Evolving the HPC Software Stack with Fresh Hardware

There is a gentle touch of hypocrisy about the supercomputing world. We proudly, and rightly, advocate that the ability of HPC to deliver results to science, engineering and business and this relies not just on hardware but also on software and people. However, many of us still easily have our attention grabbed by the hardware – future processors, new architectures, esoteric options such as quantum computing – leaving the needs of programming, user interfaces, skills development, careers and diversity hiding at the back of the room.

When planning the development or enhancement of application software to use HPC facilities, or planning for future HPC system options, one of the most important technology questions is the programming technology options.

If we cut it down to its simplest form, there are two choices to make when programming for HPC. The first is the programming language(s) to use, and the second is the choice of parallel programming model(s).

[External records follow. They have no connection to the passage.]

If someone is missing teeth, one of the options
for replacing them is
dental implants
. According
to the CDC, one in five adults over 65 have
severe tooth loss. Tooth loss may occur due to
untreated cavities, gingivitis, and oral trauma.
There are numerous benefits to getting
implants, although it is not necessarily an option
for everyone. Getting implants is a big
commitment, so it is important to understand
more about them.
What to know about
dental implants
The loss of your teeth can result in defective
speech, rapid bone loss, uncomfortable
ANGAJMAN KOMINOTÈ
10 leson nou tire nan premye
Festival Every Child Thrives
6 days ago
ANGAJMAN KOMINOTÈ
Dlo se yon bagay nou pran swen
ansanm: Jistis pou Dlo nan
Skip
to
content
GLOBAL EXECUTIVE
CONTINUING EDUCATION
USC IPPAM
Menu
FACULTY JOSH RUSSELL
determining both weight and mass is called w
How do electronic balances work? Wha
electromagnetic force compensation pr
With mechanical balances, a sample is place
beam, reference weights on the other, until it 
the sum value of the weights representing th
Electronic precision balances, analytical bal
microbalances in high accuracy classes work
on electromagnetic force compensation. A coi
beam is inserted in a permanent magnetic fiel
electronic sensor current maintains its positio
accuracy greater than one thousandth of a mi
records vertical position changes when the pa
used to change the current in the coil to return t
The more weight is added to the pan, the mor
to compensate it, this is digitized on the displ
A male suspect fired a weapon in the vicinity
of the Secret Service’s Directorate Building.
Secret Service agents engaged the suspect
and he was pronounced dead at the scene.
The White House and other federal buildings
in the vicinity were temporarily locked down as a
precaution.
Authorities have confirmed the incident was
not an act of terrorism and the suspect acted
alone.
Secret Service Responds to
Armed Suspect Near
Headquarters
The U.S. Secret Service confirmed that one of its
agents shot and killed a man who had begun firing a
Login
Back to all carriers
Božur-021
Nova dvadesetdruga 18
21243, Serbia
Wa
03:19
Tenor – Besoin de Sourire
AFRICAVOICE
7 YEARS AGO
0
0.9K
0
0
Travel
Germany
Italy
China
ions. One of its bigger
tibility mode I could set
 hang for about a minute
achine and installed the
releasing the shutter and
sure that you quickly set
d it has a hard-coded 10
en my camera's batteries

There are, of course, a surplus of options for both.

Programming languages are already numerous and new ones are regularly thrown into the arena from computer science research teams. However, the choice of which language to use for HPC applications is actually fairly easy.

The two dominant languages for HPC (indeed for scientific computing in general) remain Fortran and C/C++, although there is increasing use of Python. The popularity of Python is partly because its ease of use is seen to aid programmer productivity, and partly because it makes it easy to call routines written in other languages (most performance libraries used in Python such as numpy, scipy etc. are written in C and Fortran).

These – Fortran, C/C++, or Python with Fortran/C support – are thus the default choice unless the programmer has a considered and well-articulated reason to choose an alternative.

That is not to diminish the value of new and clever languages. There are several of these created with HPC in mind from the start – such as Chapel (supported by Cray) and X10 (supported by IBM), both of which support abstractions designed to simplify programming at scale. However, a cynical (or visionary – it’s only a matter of perspective) observer might suggest that the best ideas of these will be (eventually) absorbed into mainstream options – either directly into the Fortran or C languages, or through community add-ons, or through the parallel programming models.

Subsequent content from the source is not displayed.